I started wheeling in 98 when I bought my TJ. Prior to that an 85 Toyota exracab and 61 Scout were just transportation to hunting and fishing locations. I hate to say it but I am a late comer in the campaign to keep our trails open.UGET IT said:Write Letters
Attend FOTR Cleanups and functions (Member)
Attend and contribute to the RTF (Director)
Work with the FS and County..........(regretible sometimes)
Educate folks on the trail
Keep my Club informed
Stay on the trail
Whatever is required through the process...All of the above....................(Sometimes not what I like but I'll do it)
I recently started caring enough to write emails and letters. I don't feel that I always have the best grasp of what the current crisis or issue is but I do my best. I do what I can to motivate others in my club. I even bring up trail closures ect with just about anybody that will listen. I recently joined BRC and FOTR though I'm lost as to what RTF is.

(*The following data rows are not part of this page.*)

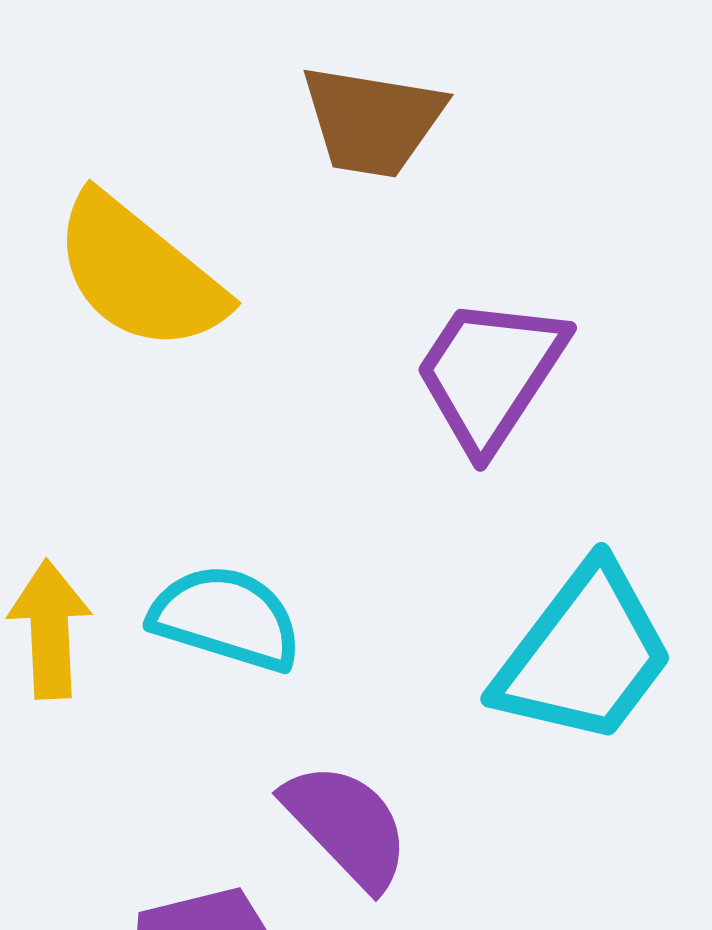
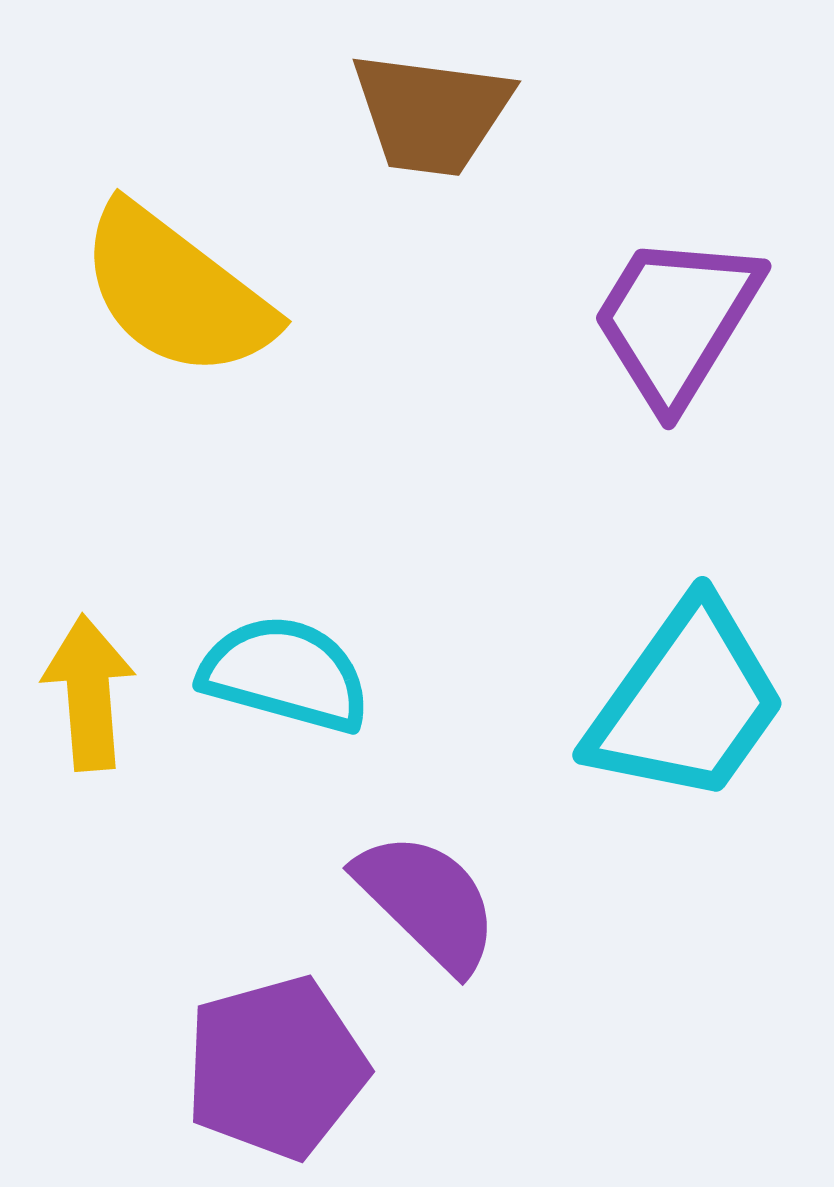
purple trapezoid: (490, 373) -> (676, 320), moved

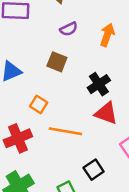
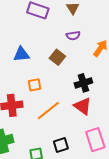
orange square: (39, 104) -> (34, 85), turned 32
orange line: (65, 131) -> (48, 111), turned -65

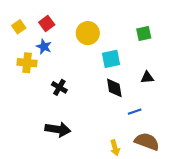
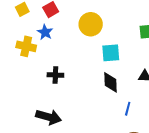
black cross: (59, 87) -> (55, 75), turned -35
blue line: (135, 112) -> (128, 109), turned -64

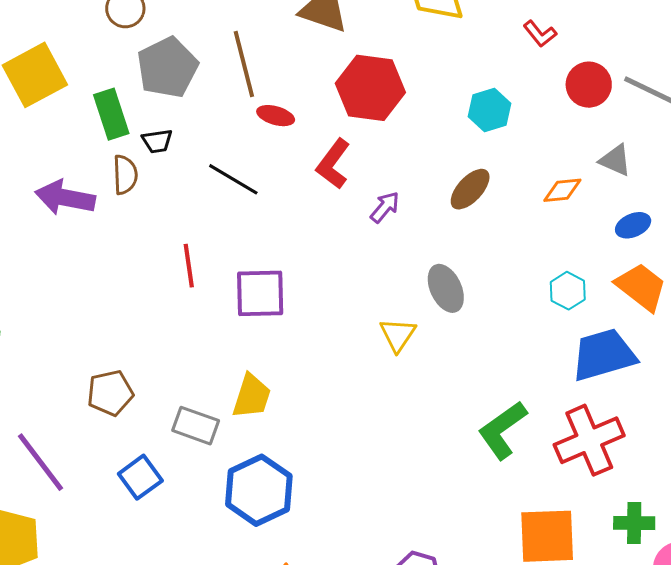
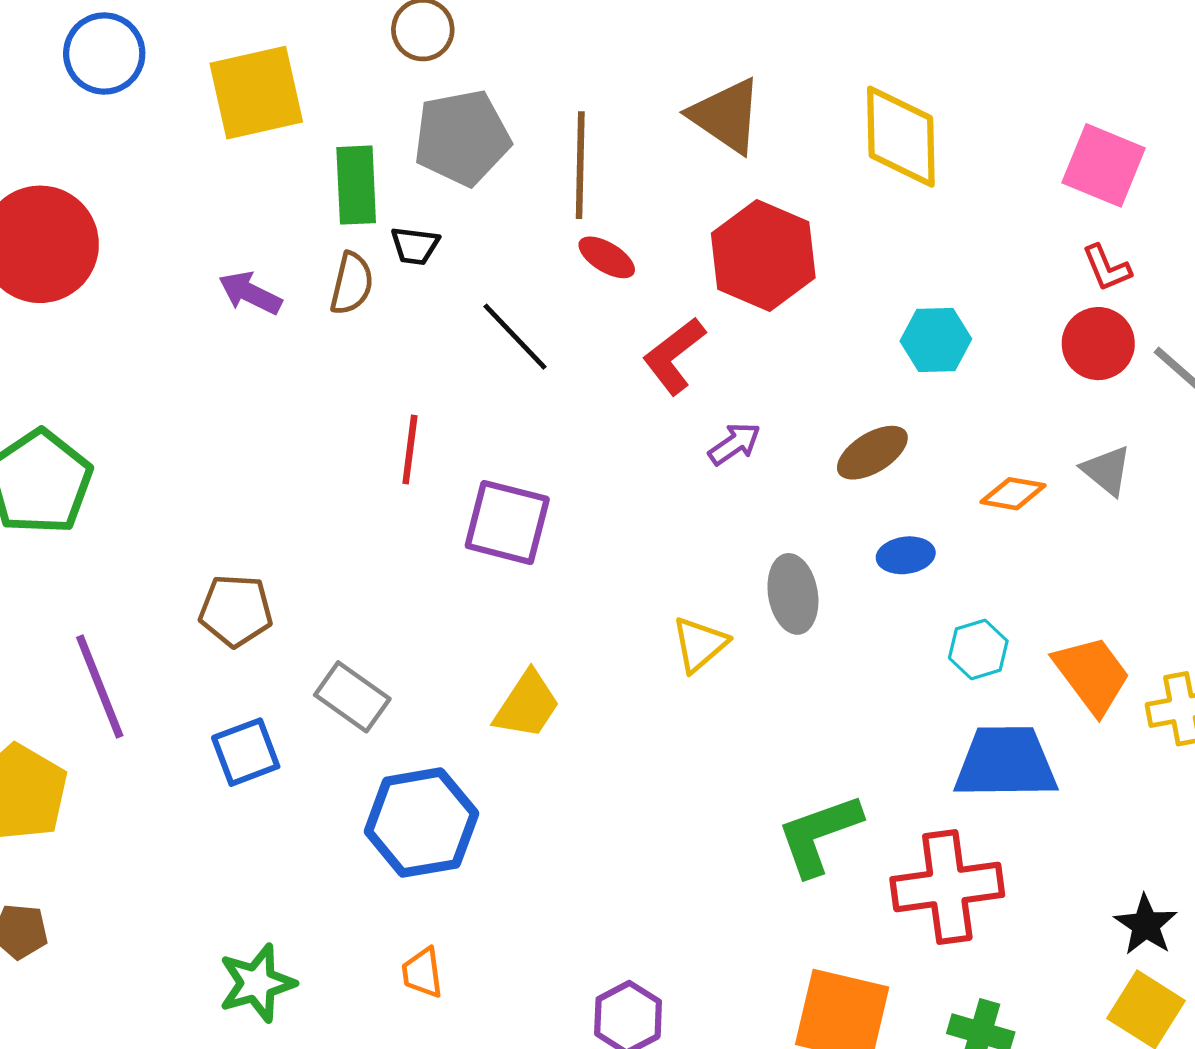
red L-shape: (540, 34) -> (1107, 268), moved
purple arrow: (65, 198) -> (250, 293), size x0.7
blue ellipse: (633, 225) -> (906, 555), moved
yellow trapezoid: (252, 396) -> (527, 705), moved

Maybe I'm wrong but it still seems unrealistic to manage a trail for a certain "vehicle standard". I'm guessing that measureable data is what drives decisions. How much erossion, loss of vegetation, sedimentary runoff, widening/expansion of an existing trail, number and type of user groups to name some.
Maintaining the trail at it's current level while making repairs to problem areas seems like a more attainable goal. Currently the trail is passable by any number of vehicle/driver characteristics which in effect "is" a vehicle standard just with a different name.
It seems that regulation of our own(educating folks on the trail) is becoming more and more effective. I just wish more people were to make themselves heard by the various governing agencies.